An official website of the United States government, Department of Justice.

Correlates and Consequences of Adolescent Victimization and Offending

Award Information

Award #
Funding Category
Competitive Discretionary
Congressional District
Funding First Awarded
Total funding (to date)

Description of original award (Fiscal Year 2017, $199,997)

BJS’s Visiting Fellows Program aims to facilitate collaboration between academic scholars and government researchers in survey methodology, statistics, economics, and social sciences. Visiting fellows have the unique opportunity to address substantive, methodological, and analytic issues relevant to BJS programs and to further knowledge about and understanding of the operation of the criminal justice system. Fellowship applicants are expected to have a recognized research record or considerable expertise in their area of proposed research. Applicants must submit a detailed research proposal, which will be evaluated on the applicability of the research to BJS programs, the value of the proposed research to science, and the quality of the applicant's research record. The program offers researchers an opportunity to conduct statistical research in a particular area of mutual interest to them and BJS, examine innovative approaches to the analysis and dissemination of BJS data, and interact with BJS staff to gain first-hand knowledge of developments in BJS statistical programs.
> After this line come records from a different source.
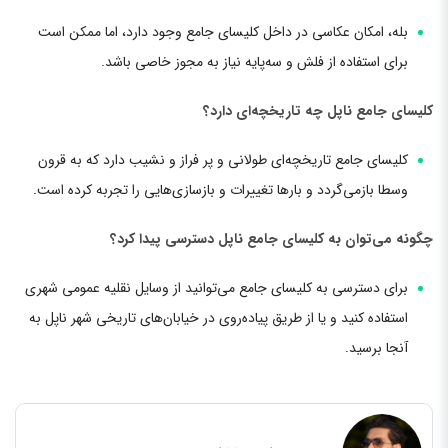
بله، امکان عکاسی در داخل کلیسای جامع وجود دارد، اما ممکن است
برای استفاده از فلش و سه‌پایه نیاز به مجوز خاصی باشد.
کلیسای جامع ناپل چه تاریخچه‌ای دارد؟
کلیسای جامع تاریخچه‌ای طولانی و پر فراز و نشیب دارد که به قرون
وسطا بازمی‌گردد و بارها تغییرات و بازسازی‌هایی را تجربه کرده است.
چگونه می‌توان به کلیسای جامع ناپل دسترسی پیدا کرد؟
برای دسترسی به کلیسای جامع می‌توانید از وسایل نقلیه عمومی شهری
استفاده کنید و یا از طریق پیاده‌روی در خیابان‌های تاریخی شهر ناپل به
آنجا برسید.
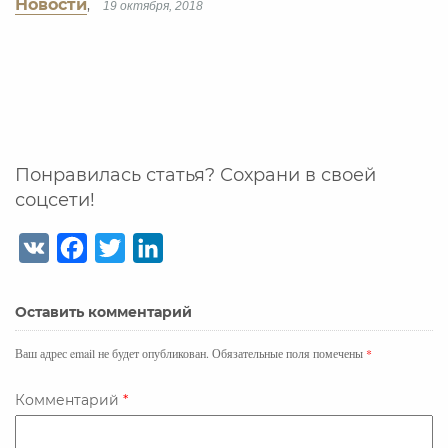
Новости
,
19 октября, 2018
Понравилась статья? Сохрани в своей
соцсети!
V
F
T
L
K
a
w
i
c
i
n
Оставить комментарий
e
t
k
b
t
e
Ваш адрес email не будет опубликован.
Обязательные поля помечены
*
o
e
d
o
r
I
Комментарий
*
k
n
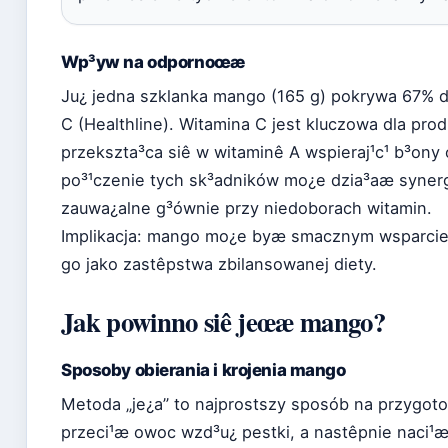
Wp³yw na odpornoœæ
Ju¿ jedna szklanka mango (165 g) pokrywa 67% 
C (Healthline). Witamina C jest kluczowa dla prod
przekszta³ca siê w witaminê A wspieraj¹c¹ b³on
po³¹czenie tych sk³adników mo¿e dzia³aæ synergi
zauwa¿alne g³ównie przy niedoborach witamin.
Implikacja: mango mo¿e byæ smacznym wsparciem 
go jako zastêpstwa zbilansowanej diety.
Jak powinno siê jeœæ mango?
Sposoby obierania i krojenia mango
Metoda „je¿a” to najprostszy sposób na przygot
przeci¹æ owoc wzd³u¿ pestki, a nastêpnie naci¹æ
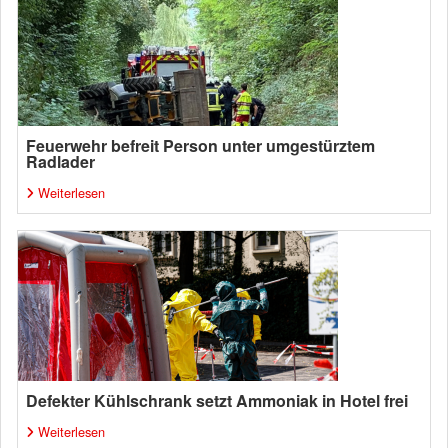
Feuerwehr befreit Person unter umgestürztem
Radlader
Weiterlesen
Defekter Kühlschrank setzt Ammoniak in Hotel frei
Weiterlesen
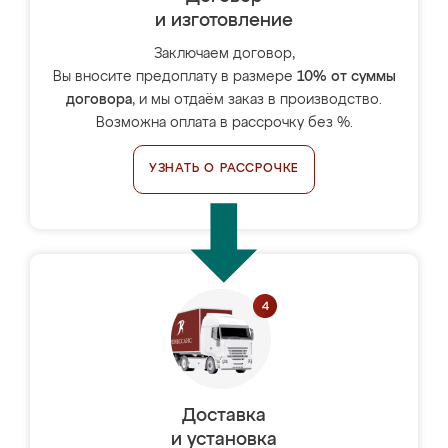
и изготовление
Заключаем договор,
Вы вносите предоплату в размере
10% от суммы
договора
, и мы отдаём заказ в производство.
Возможна оплата в рассрочку без %.
УЗНАТЬ О РАССРОЧКЕ
Доставка
и установка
Each year the solicitation identifies priority project areas for applicants to consider addressing in preparing their proposals.
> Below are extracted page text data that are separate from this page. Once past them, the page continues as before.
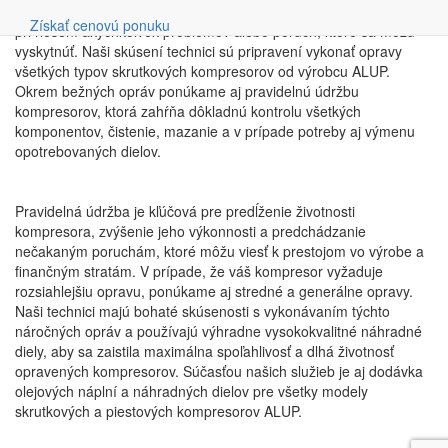
Vyhľadávanie
tohto dôvodu kladieme veľký dôraz na rýchlu reakciu a flexibilitu
Získať cenovú ponuku
pri riešení akýchkoľvek problémov alebo porúch, ktoré sa môžu
vyskytnúť. Naši skúsení technici sú pripravení vykonať opravy
všetkých typov skrutkových kompresorov od výrobcu ALUP.
Okrem bežných opráv ponúkame aj pravidelnú údržbu
kompresorov, ktorá zahŕňa dôkladnú kontrolu všetkých
komponentov, čistenie, mazanie a v prípade potreby aj výmenu
opotrebovaných dielov.
Pravidelná údržba je kľúčová pre predĺženie životnosti
kompresora, zvýšenie jeho výkonnosti a predchádzanie
nečakaným poruchám, ktoré môžu viesť k prestojom vo výrobe a
finančným stratám. V prípade, že váš kompresor vyžaduje
rozsiahlejšiu opravu, ponúkame aj stredné a generálne opravy.
Naši technici majú bohaté skúsenosti s vykonávaním týchto
náročných opráv a používajú výhradne vysokokvalitné náhradné
diely, aby sa zaistila maximálna spoľahlivosť a dlhá životnosť
opravených kompresorov. Súčasťou našich služieb je aj dodávka
olejových náplní a náhradných dielov pre všetky modely
skrutkových a piestových kompresorov ALUP.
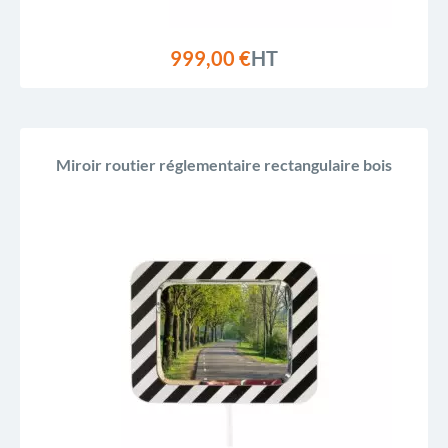
999,00 €
HT
Miroir routier réglementaire rectangulaire bois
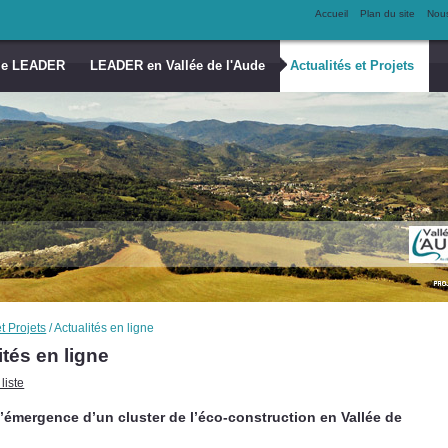
Accueil
Plan du site
Nous
me LEADER
LEADER en Vallée de l'Aude
Actualités et Projets
et Projets
/
Actualités en ligne
ités en ligne
liste
l’émergence d’un cluster de l’éco-construction en Vallée de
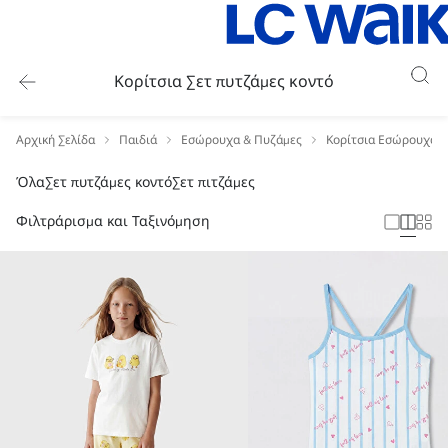
Κορίτσια Σετ πυτζάμες κοντό
Αρχική Σελίδα
Παιδιά
Εσώρουχα & Πυζάμες
Κορίτσια Εσώρουχα &
Όλα
Σετ πυτζάμες κοντό
Σετ πιτζάμες
Φιλτράρισμα και Ταξινόμηση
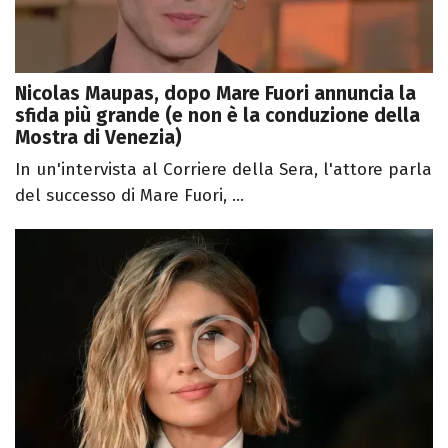
Nicolas Maupas, dopo Mare Fuori annuncia la
sfida più grande (e non è la conduzione della
Mostra di Venezia)
In un'intervista al Corriere della Sera, l'attore parla
del successo di Mare Fuori, ...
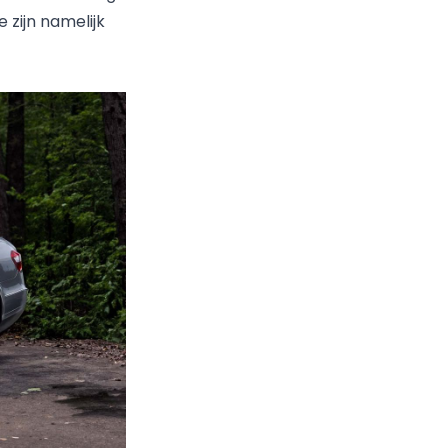
 zijn namelijk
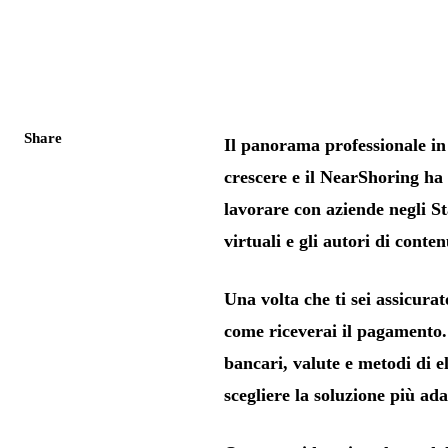
Share
Il panorama professionale in 
crescere e il NearShoring ha 
lavorare con aziende negli Stat
virtuali e gli autori di cont
Una volta che ti sei assicurat
come riceverai il pagamento. 
bancari, valute e metodi di 
scegliere la soluzione più ada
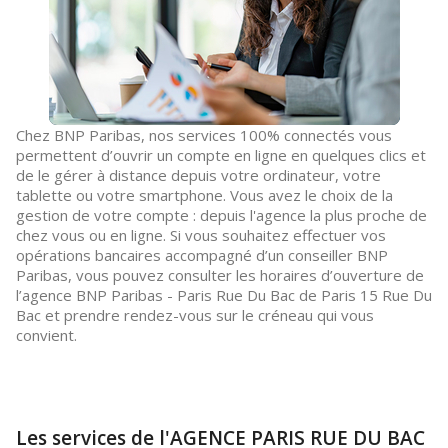
Chez BNP Paribas, nos services 100% connectés vous
permettent d’ouvrir un compte en ligne en quelques clics et
de le gérer à distance depuis votre ordinateur, votre
tablette ou votre smartphone. Vous avez le choix de la
gestion de votre compte : depuis l'agence la plus proche de
chez vous ou en ligne. Si vous souhaitez effectuer vos
opérations bancaires accompagné d’un conseiller BNP
Paribas, vous pouvez consulter les horaires d’ouverture de
l’agence BNP Paribas - Paris Rue Du Bac de Paris 15 Rue Du
Bac et prendre rendez-vous sur le créneau qui vous
convient.
Les services de l'AGENCE PARIS RUE DU BAC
This award is being made to The Pennsylvania State University on behalf of BJS Visiting Fellow Dr. R. Barry Ruback, for the project entitled, “Correlates and Consequences of Adolescent Victimization and Offending.”

The fellowship has three goals:

(1) The visiting fellow plans to continue his past research on repeat victimization, hate crimes, and the reporting of crime to the police. Noting that adolescents have high rates of victimization of all types and relatively low rates of reporting victimizations to the police, it is felt that the three research areas would be central to a better understanding of the correlates and consequences of adolescent victimization. These research questions would be analyzed primarily using data from the National Crime Victimization Survey (NCVS).
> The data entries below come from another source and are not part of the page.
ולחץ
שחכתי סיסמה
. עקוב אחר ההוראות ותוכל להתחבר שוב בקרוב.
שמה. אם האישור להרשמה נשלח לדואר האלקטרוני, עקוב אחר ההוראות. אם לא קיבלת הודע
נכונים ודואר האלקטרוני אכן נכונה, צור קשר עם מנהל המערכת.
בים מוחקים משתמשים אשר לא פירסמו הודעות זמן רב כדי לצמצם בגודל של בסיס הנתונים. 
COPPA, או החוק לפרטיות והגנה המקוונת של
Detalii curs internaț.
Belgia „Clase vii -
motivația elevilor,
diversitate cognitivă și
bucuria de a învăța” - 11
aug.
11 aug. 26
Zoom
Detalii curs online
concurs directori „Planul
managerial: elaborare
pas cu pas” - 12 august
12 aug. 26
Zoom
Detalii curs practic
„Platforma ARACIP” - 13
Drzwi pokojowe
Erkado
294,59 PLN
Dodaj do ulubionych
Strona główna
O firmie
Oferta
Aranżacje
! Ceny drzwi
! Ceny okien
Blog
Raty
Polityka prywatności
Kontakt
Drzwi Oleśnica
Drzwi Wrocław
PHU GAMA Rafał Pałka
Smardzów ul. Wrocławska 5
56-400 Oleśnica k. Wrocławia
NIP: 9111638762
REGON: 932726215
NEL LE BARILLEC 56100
(2) The visiting fellow will work with BJS and OJJDP staff on projects with reference to ongoing programs at OJJDP. In particular, two research initiatives that would examine mediating mechanisms would be relevant. One is the victim-offender overlap, which would examine proposed individual-level mechanisms. The second is how drug and alcohol use mediate the link between victimization and repeat victimization and the reciprocal link between victimization and offending.

(3) The visiting fellow will work with BJS and OJJDP staff to develop a set of analyses and statistical tables that would be undertaken and published on a regular basis (e.g., every year, every three years), in the same way that BJS publishes reports on victimization, prisoners, etc. on a predetermined schedule. In addition to these three research goals, the proposed project would help in the training of at least one PSU graduate student in the use of data collected by BJS and of interest to OJJDP. (CA/NCF)

Note: This project contains a research and/or development component, as defined in applicable law.